(Saved entries)
━━━━━━━━

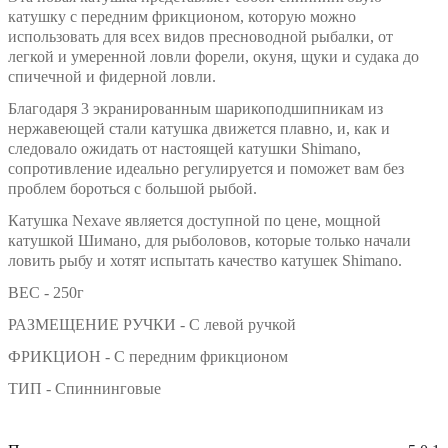
катушку с передним фрикционом, которую можно
использовать для всех видов пресноводной рыбалки, от
легкой и умеренной ловли форели, окуня, щуки и судака до
спичечной и фидерной ловли.
Благодаря 3 экранированным шарикоподшипникам из
нержавеющей стали катушка движется плавно, и, как и
следовало ожидать от настоящей катушки Shimano,
сопротивление идеально регулируется и поможет вам без
проблем бороться с большой рыбой.
Катушка Nexave является доступной по цене, мощной
катушкой Шимано, для рыболовов, которые только начали
ловить рыбу и хотят испытать качество катушек Shimano.
ВЕС - 250г
РАЗМЕЩЕНИЕ РУЧКИ - С левой ручкой
ФРИКЦИОН - С передним фрикционом
ТИП - Спиннинговые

━━━━━━━━

● **Aim of the task**: Skip the pictures. Restate exactly the lines from the start of the entries through the line containing "проблем бороться с большой рыбой.", both ends included.

● **Exercise output**:
катушку с передним фрикционом, которую можно
использовать для всех видов пресноводной рыбалки, от
легкой и умеренной ловли форели, окуня, щуки и судака до
спичечной и фидерной ловли.
Благодаря 3 экранированным шарикоподшипникам из
нержавеющей стали катушка движется плавно, и, как и
следовало ожидать от настоящей катушки Shimano,
сопротивление идеально регулируется и поможет вам без
проблем бороться с большой рыбой.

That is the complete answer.